ENTRIES SUPPLIED ▸
= Beginning of Section =

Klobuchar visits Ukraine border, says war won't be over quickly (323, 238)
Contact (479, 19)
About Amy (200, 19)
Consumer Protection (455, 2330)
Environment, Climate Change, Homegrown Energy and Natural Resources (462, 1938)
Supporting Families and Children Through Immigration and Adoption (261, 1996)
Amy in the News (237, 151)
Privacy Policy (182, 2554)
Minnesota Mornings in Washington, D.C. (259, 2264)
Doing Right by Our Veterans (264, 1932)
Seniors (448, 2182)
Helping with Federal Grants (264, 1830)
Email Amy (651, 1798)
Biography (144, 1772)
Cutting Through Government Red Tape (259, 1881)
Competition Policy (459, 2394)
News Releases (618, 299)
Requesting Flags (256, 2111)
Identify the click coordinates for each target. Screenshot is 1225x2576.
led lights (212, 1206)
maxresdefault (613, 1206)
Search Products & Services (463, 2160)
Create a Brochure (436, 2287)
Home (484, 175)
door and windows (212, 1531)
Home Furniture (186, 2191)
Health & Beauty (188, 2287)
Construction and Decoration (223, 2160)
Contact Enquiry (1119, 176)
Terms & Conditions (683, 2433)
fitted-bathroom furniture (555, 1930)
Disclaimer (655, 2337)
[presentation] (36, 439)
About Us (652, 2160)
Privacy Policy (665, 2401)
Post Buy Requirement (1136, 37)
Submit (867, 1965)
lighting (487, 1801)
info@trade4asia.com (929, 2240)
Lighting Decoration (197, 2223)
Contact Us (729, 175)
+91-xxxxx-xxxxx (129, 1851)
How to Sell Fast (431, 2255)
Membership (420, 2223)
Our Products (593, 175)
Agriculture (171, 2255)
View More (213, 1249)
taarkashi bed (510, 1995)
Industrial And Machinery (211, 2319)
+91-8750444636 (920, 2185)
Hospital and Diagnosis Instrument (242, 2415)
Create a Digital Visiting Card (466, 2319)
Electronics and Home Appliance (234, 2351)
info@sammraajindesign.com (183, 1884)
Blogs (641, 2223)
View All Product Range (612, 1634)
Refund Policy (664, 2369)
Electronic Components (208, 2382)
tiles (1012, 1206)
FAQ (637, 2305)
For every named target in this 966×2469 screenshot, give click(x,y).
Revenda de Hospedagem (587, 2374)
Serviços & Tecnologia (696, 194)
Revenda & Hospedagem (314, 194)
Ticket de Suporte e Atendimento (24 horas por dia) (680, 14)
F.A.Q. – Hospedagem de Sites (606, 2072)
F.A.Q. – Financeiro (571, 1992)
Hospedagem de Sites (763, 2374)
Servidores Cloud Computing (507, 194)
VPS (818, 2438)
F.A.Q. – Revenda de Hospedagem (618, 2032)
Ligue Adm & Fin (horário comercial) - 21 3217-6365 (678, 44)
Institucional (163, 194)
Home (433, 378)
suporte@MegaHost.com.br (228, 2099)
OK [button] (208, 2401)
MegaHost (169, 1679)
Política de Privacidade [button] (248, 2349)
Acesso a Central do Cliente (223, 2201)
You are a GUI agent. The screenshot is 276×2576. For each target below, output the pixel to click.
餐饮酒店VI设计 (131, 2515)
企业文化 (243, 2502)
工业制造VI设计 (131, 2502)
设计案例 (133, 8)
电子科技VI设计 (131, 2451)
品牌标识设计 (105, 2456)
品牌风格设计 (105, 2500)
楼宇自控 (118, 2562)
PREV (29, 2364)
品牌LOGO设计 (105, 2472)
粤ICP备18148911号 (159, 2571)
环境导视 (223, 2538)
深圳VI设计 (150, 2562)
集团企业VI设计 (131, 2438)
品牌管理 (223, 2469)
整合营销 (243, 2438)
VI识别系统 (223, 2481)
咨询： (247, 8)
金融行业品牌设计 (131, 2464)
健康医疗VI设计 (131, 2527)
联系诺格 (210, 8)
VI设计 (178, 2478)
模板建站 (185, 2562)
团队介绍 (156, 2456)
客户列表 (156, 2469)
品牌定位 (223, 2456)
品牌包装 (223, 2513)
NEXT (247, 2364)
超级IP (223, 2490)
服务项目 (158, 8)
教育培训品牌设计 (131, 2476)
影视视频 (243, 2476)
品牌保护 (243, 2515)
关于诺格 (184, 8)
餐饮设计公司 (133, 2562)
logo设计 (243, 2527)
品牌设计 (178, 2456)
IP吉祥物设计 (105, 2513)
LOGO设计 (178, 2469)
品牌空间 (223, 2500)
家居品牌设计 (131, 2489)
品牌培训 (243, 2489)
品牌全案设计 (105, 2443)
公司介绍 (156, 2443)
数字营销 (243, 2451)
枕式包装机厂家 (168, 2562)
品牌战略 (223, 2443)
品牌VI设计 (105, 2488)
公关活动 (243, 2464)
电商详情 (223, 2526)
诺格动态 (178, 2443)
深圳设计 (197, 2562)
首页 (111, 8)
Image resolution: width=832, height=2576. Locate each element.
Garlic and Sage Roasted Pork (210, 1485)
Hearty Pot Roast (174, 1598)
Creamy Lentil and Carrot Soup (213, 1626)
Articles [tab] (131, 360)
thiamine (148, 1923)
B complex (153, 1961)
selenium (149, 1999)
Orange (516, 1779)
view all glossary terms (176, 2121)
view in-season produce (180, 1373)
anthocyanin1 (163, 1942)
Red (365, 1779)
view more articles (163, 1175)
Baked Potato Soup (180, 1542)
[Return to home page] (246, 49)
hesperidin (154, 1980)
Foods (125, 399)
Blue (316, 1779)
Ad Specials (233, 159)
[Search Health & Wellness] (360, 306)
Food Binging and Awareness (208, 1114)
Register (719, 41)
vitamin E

= End of Section =

EXERCISE DIRECTIONS ▸ The answer must be every line from the records above that contains "Create".

SOLUTION TO THE EXERCISE ▸
Create a Brochure (436, 2287)
Create a Digital Visiting Card (466, 2319)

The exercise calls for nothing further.